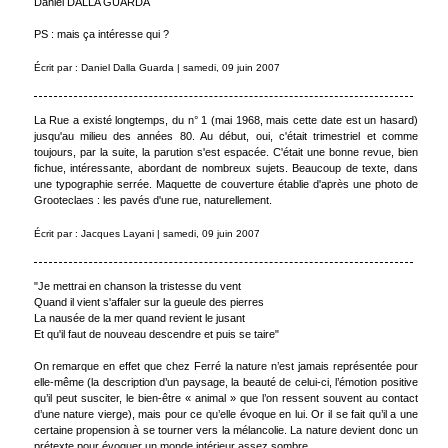
Daniel DALLA GUARDA
PS : mais ça intéresse qui ?
Écrit par : Daniel Dalla Guarda | samedi, 09 juin 2007
La Rue a existé longtemps, du n° 1 (mai 1968, mais cette date est un hasard)
jusqu'au milieu des années 80. Au début, oui, c'était trimestriel et comme
toujours, par la suite, la parution s'est espacée. C'était une bonne revue, bien
fichue, intéressante, abordant de nombreux sujets. Beaucoup de texte, dans
une typographie serrée. Maquette de couverture établie d'après une photo de
Grooteclaes : les pavés d'une rue, naturellement.
Écrit par : Jacques Layani | samedi, 09 juin 2007
"Je mettrai en chanson la tristesse du vent
Quand il vient s'affaler sur la gueule des pierres
La nausée de la mer quand revient le jusant
Et qu'il faut de nouveau descendre et puis se taire"
On remarque en effet que chez Ferré la nature n’est jamais représentée pour
elle-même (la description d’un paysage, la beauté de celui-ci, l’émotion positive
qu’il peut susciter, le bien-être « animal » que l’on ressent souvent au contact
d’une nature vierge), mais pour ce qu’elle évoque en lui. Or il se fait qu’il a une
certaine propension à se tourner vers la mélancolie. La nature devient donc un
prétexte pour évoquer un monde intérieur assez sombre.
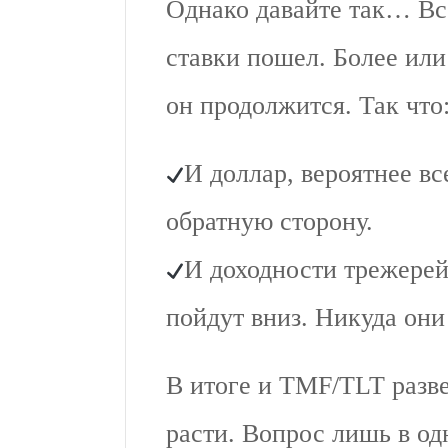
Однако давайте так… Вс
ставки пошел. Более или 
он продолжится. Так что
И доллар, вероятнее вс
обратную сторону.
И доходности трежерей
пойдут вниз. Никуда они
В итоге и TMF/TLT разве
расти. Вопрос лишь в од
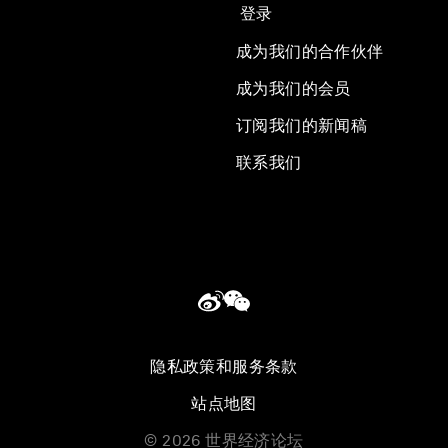
登录
成为我们的合作伙伴
成为我们的会员
订阅我们的新闻稿
联系我们
隐私政策和服务条款
站点地图
©
2026
世界经济论坛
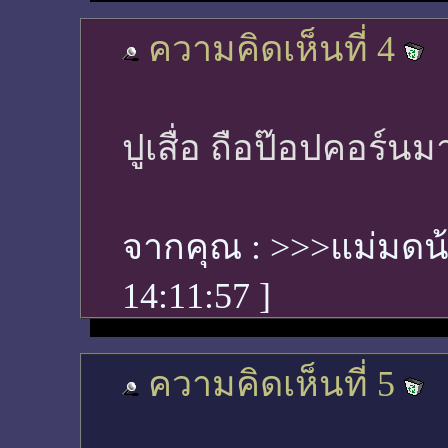
ความคิดเห็นที่ 4
ปูเสื่อ ถือป๊อปคอร์นมา
จากคุณ :
>>>แม่มดน้
14:11:57
]
ความคิดเห็นที่ 5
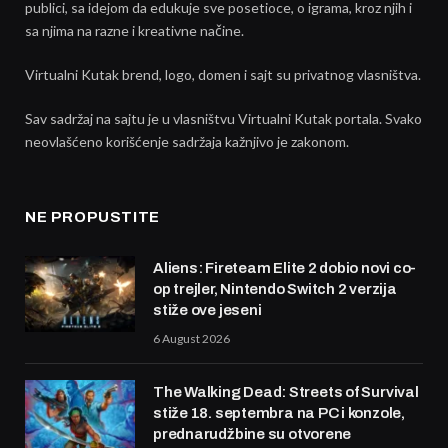
publici, sa idejom da edukuje sve posetioce, o igrama, kroz njih i
sa njima na razne i kreativne načine.
Virtualni Kutak brend, logo, domen i sajt su privatnog vlasništva.
Sav sadržaj na sajtu je u vlasništvu Virtualni Kutak portala. Svako
neovlašćeno korišćenje sadržaja kažnjivo je zakonom.
NE PROPUSTITE
Aliens: Fireteam Elite 2 dobio novi co-
op trejler, Nintendo Switch 2 verzija
stiže ove jeseni
6 August 2026
The Walking Dead: Streets of Survival
stiže 18. septembra na PC i konzole,
prednarudžbine su otvorene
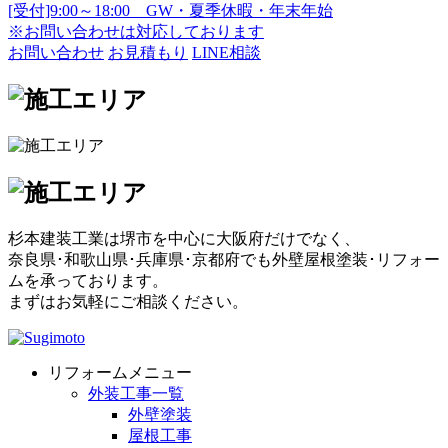
[受付]9:00～18:00 GW・夏季休暇・年末年始
※お問い合わせは対応しております
お問い合わせ
お見積もり
LINE相談
杉本建装工業は堺市を中心に大阪府だけでなく、
奈良県･和歌山県･兵庫県･京都府でも外壁屋根塗装･リフォー
ムを承っております。
まずはお気軽にご相談ください。
リフォームメニュー
外装工事一覧
外壁塗装
屋根工事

********

# [ACTION ITEM]
Go to the line above holding "une typographie serrée.", then copy exactly each line down to and including the one holding "Virtualni Kutak brend, logo, domen", leaving pictures out.

# [THE COMPLETED TASK]
une typographie serrée. Maquette de couverture établie d'après une photo de
Grooteclaes : les pavés d'une rue, naturellement.
Écrit par : Jacques Layani | samedi, 09 juin 2007
"Je mettrai en chanson la tristesse du vent
Quand il vient s'affaler sur la gueule des pierres
La nausée de la mer quand revient le jusant
Et qu'il faut de nouveau descendre et puis se taire"
On remarque en effet que chez Ferré la nature n’est jamais représentée pour
elle-même (la description d’un paysage, la beauté de celui-ci, l’émotion positive
qu’il peut susciter, le bien-être « animal » que l’on ressent souvent au contact
d’une nature vierge), mais pour ce qu’elle évoque en lui. Or il se fait qu’il a une
certaine propension à se tourner vers la mélancolie. La nature devient donc un
prétexte pour évoquer un monde intérieur assez sombre.
Однако давайте так… Вс
ставки пошел. Более или 
он продолжится. Так что
И доллар, вероятнее вс
обратную сторону.
И доходности трежерей
пойдут вниз. Никуда они
В итоге и TMF/TLT разве
расти. Вопрос лишь в од
登录
成为我们的合作伙伴
成为我们的会员
订阅我们的新闻稿
联系我们
隐私政策和服务条款
站点地图
©
2026
世界经济论坛
ความคิดเห็นที่ 4
ปูเสื่อ ถือป๊อปคอร์นมา
จากคุณ :
>>>แม่มดน้
14:11:57
]
ความคิดเห็นที่ 5
publici, sa idejom da edukuje sve posetioce, o igrama, kroz njih i
sa njima na razne i kreativne načine.
Virtualni Kutak brend, logo, domen i sajt su privatnog vlasništva.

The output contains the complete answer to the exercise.